Rubato: To play with a flexible tempo. "He threw the tempo out the window and played it rubato from beginning to end, like an outpouring of tearful petulance, lonesomeness, and self-pity -- of everything it was Beethoven's greatness not to know." From "The Country Husband".
Neurasthenics: Neurasthenia is an old-fashioned unspecific word usually meaning weakness of the nervous system or nervous exhaustion. Not a phrase that is used much these days. "They took so many hot baths that she could not understand why they were not neurasthenics." From "Clementina".
Hoardings: A temporary wooden fence around a building or structure under construction or repair; a billboard. "All scornful descriptions of American landscapes with ruined tenements, automobile dumps, polluted rivers, jerry-built ranch houses, abandoned miniature golf links, cinder deserts, ugly hoardings, unsightly oil derricks, diseased elm trees, eroded farmlands, gaudy and fanciful gas stations, unclean motels, candlelit tearooms, and streams paved with beer cans, for these are not, as they might seem to be, the ruins of our civilization but are the temporary encampments and outposts of the civilization that we -- you and I -- shall build." From "A Miscellany of Characters That Will Not Appear".

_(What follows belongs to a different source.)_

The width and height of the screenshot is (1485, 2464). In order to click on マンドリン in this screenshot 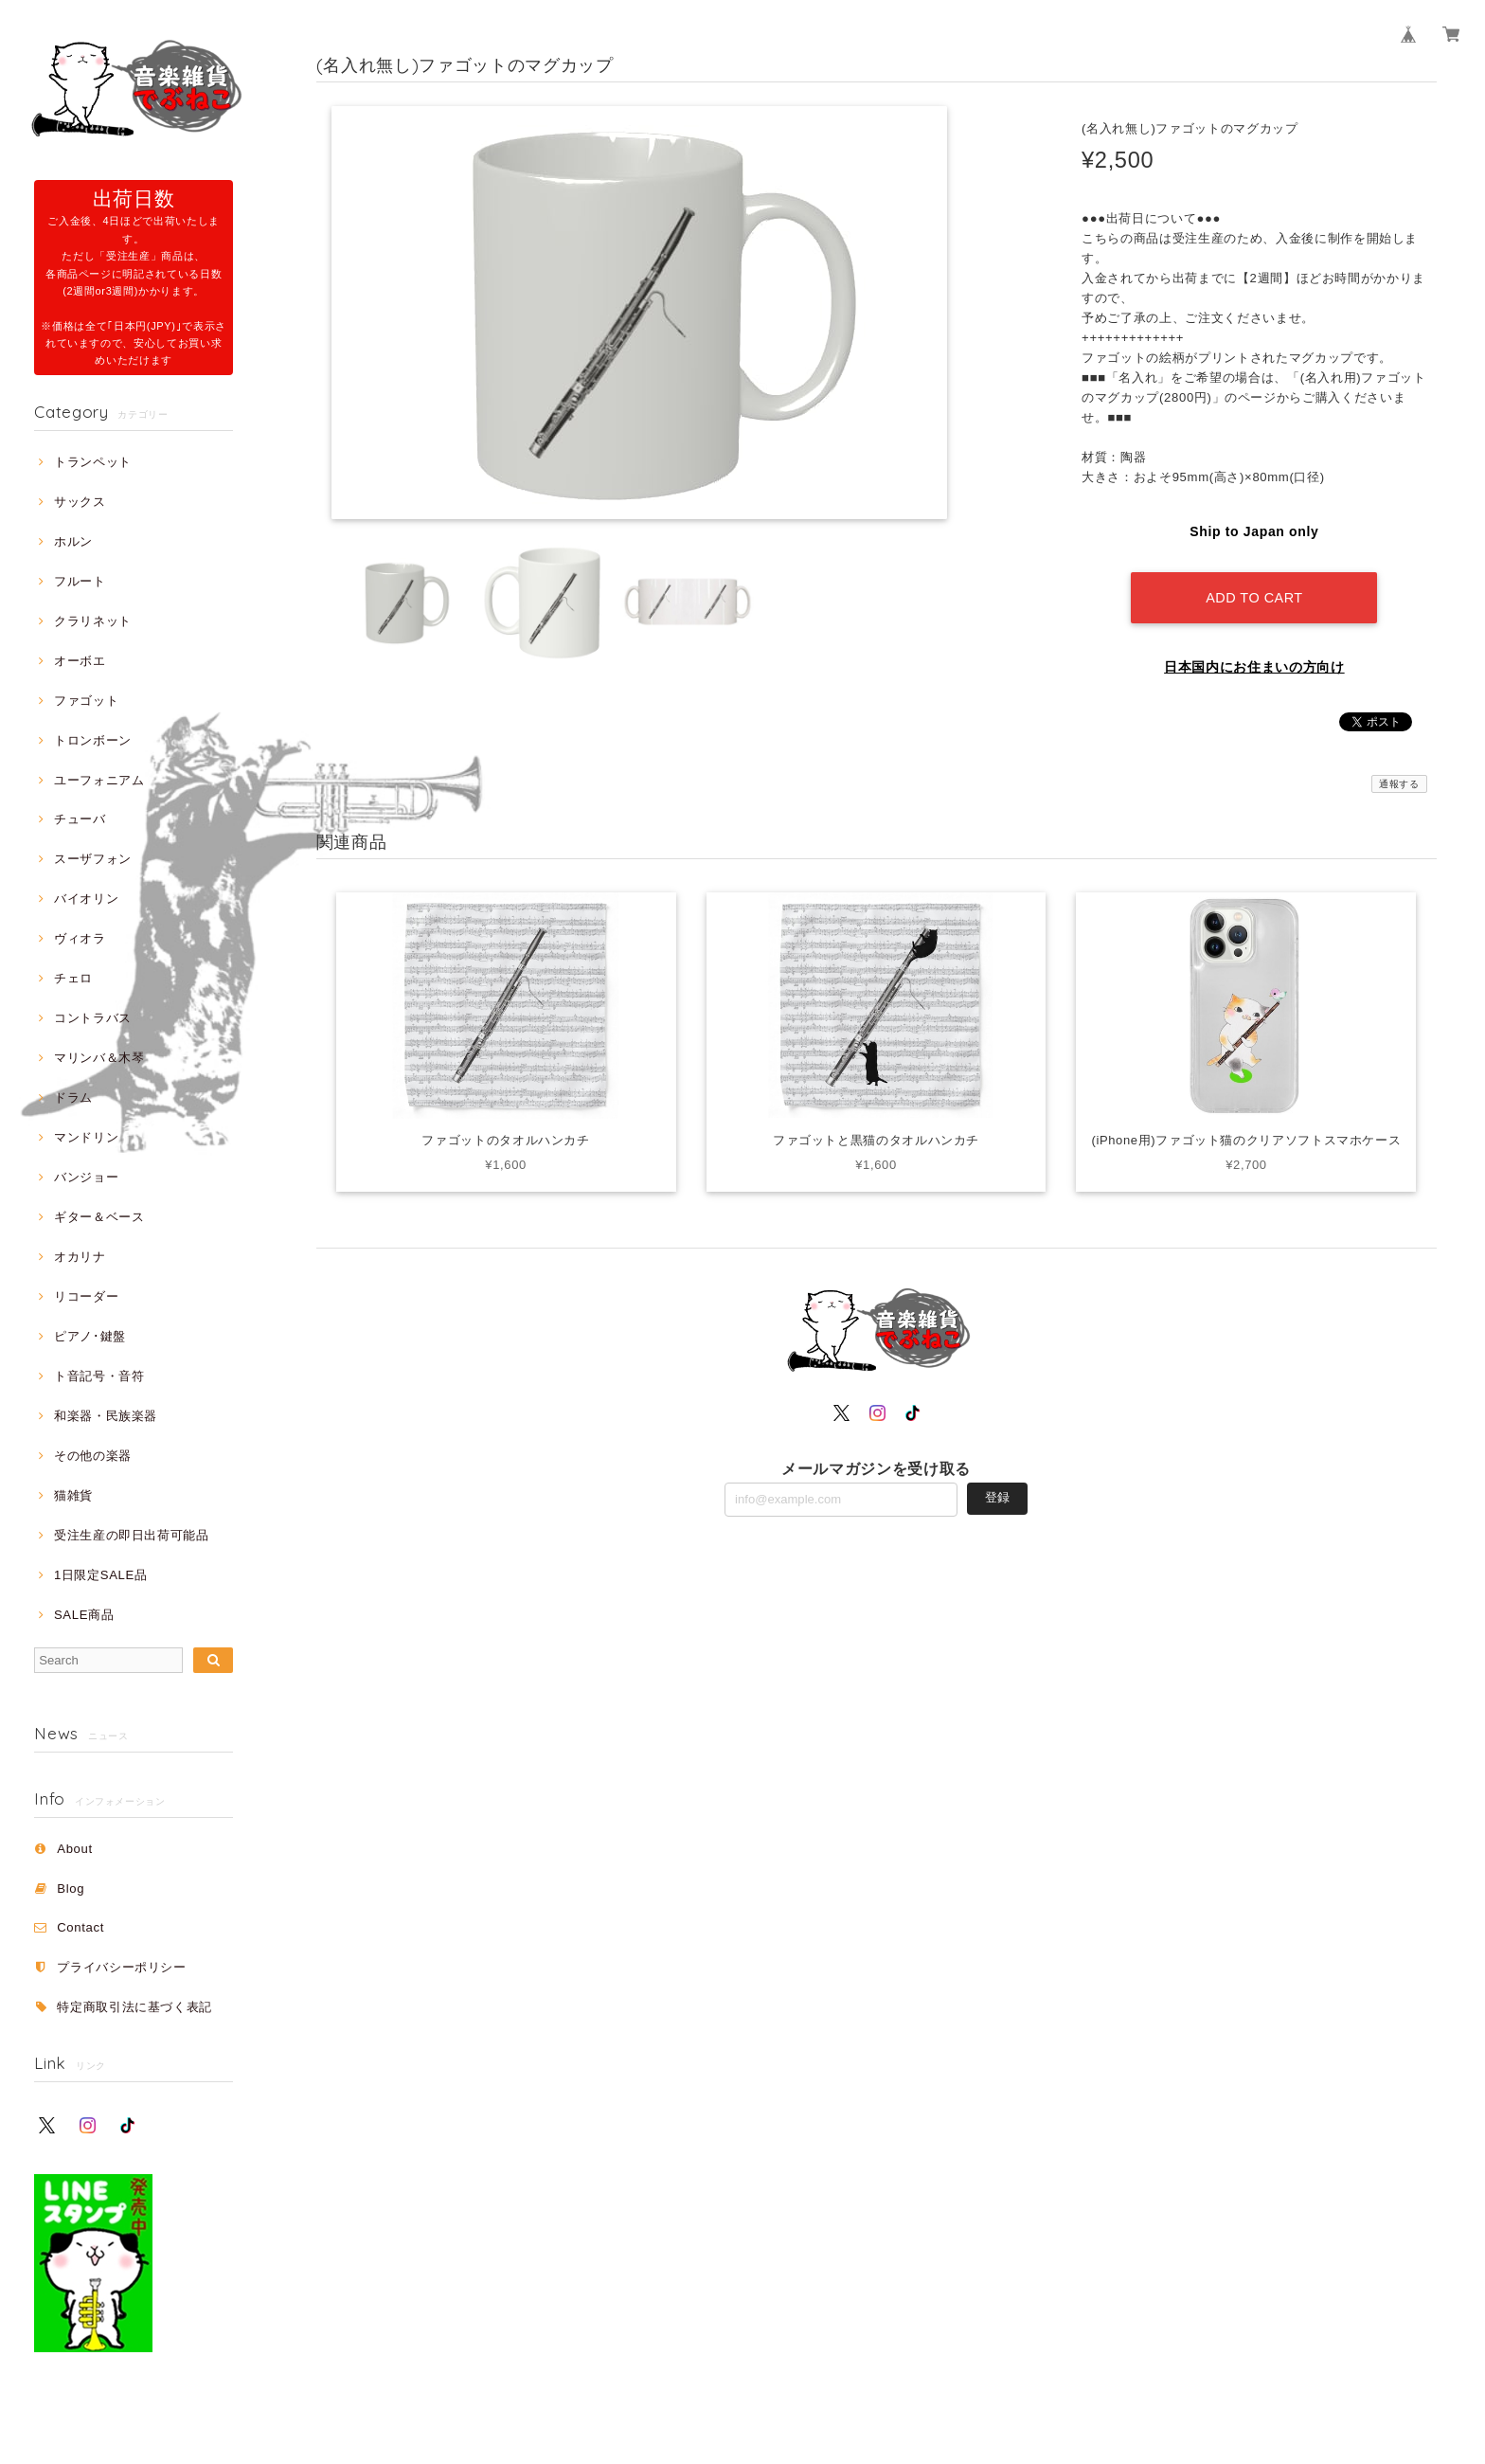 , I will do `click(86, 1137)`.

Laconic: Crisp, brief and to the point. "In closing -- in closing, that is, for this afternoon (I have to go to the dentist and then have my hair cut), I would like to consider the career of my laconic old friend Royden Blake." From "A Miscellany of Character That Will Not Appear."

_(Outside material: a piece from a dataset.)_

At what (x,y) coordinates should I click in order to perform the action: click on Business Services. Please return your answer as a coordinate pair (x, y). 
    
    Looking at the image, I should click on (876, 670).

Contumacious: Wilfully obstinate; stubbornly disobedient. "It was one of those places where lonely men eat seafood and read the afternoon newspapers and where, in spite of the bath of colored light and distant music, the atmosphere is distinctly contumacious." From "The Ocean".
Suffragan: An assistant or subordinate bishop of a diocese. "Should he ask the suffragan bishop to reassess the Ten Commandments, to include in their prayers some special reference to the feelings of magnanimity and love that follow sexual engorgements?" From "Marito in Città".

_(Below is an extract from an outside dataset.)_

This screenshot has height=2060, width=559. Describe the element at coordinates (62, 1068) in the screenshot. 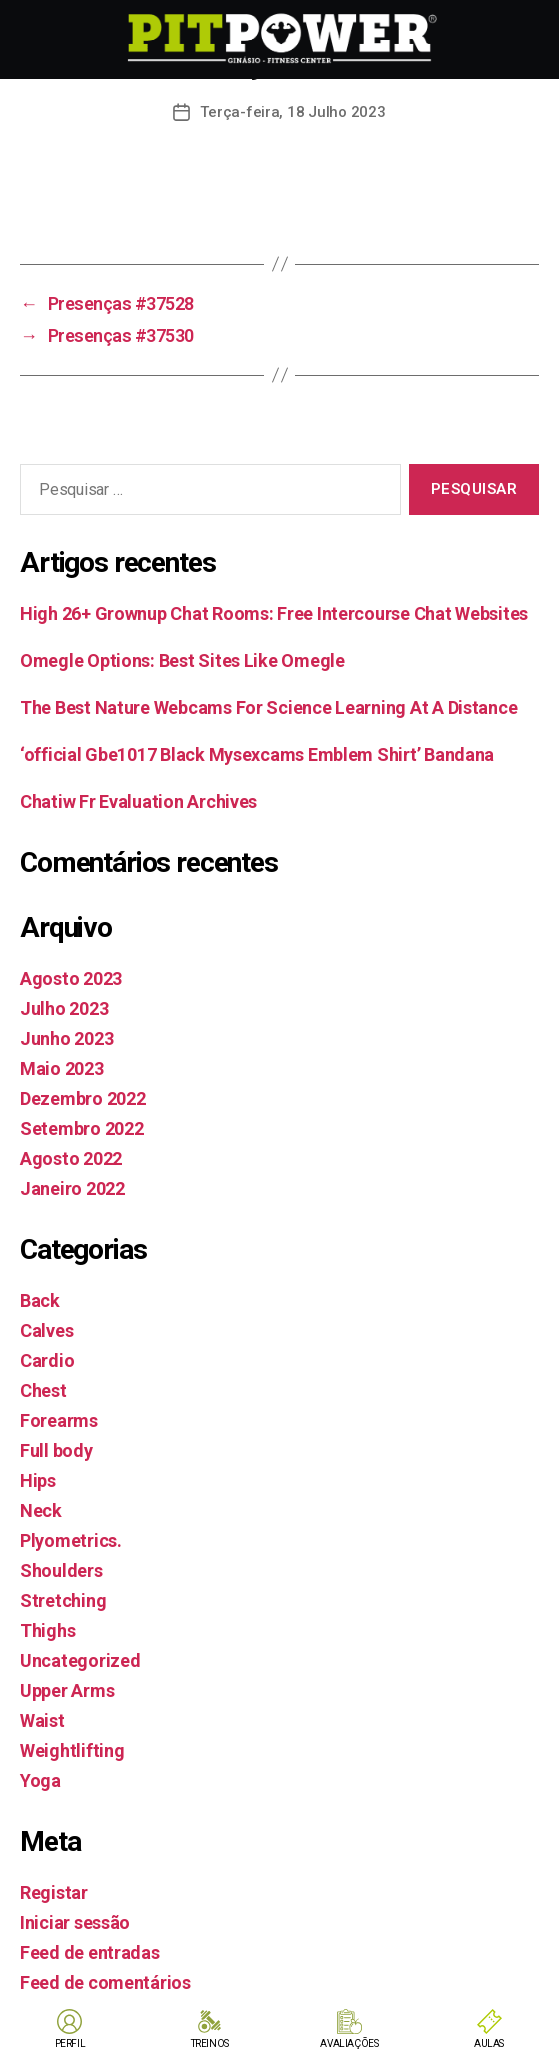 I see `Maio 2023` at that location.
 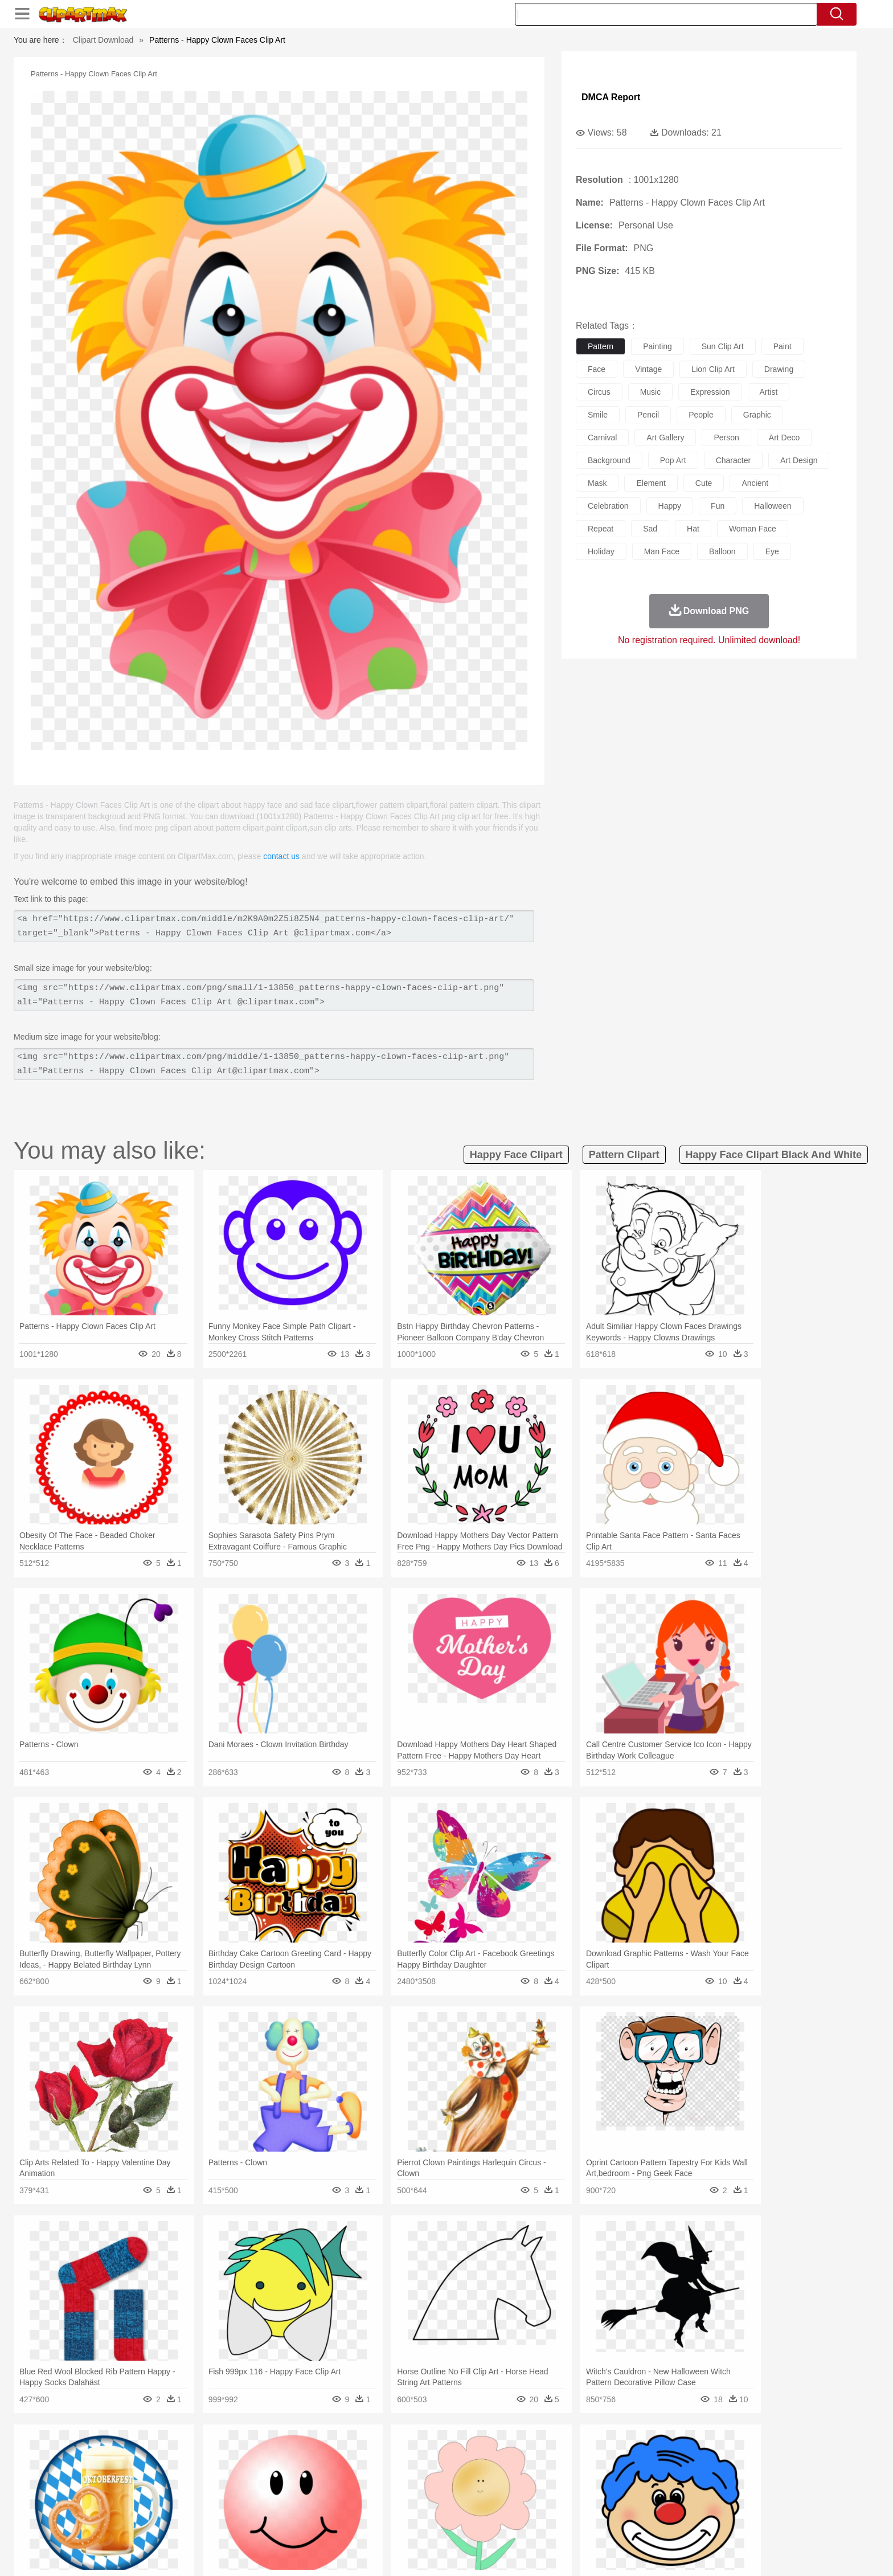 I want to click on Drop, so click(x=630, y=2454).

Tufa: A type of stone. "The tufa and pepperoni and the bitter colors of the lichen that takes root in the walls and roofs are no part of the consciousness of an American, even if he has lived for years, as Bascomb had, surrounded by this bitterness." From "The World of Apples".
Orison: Prayer. "The man's face was idiotic -- doped, drugged, and ugly -- and yet, standing in his unsavory orisons, he seemed to old Bascomb angelic, armed with a flaming sword that might conquer banality and smash the glass of custom." From "The World of Apples".
Lordosis: An exaggerated inward curvature of the spine; also called swayback. "Her back and front were prominent and there was a memorable curve to her spine that could have been a cruel corset or the beginnings of lordosis." From "The Jewels of the Cabots".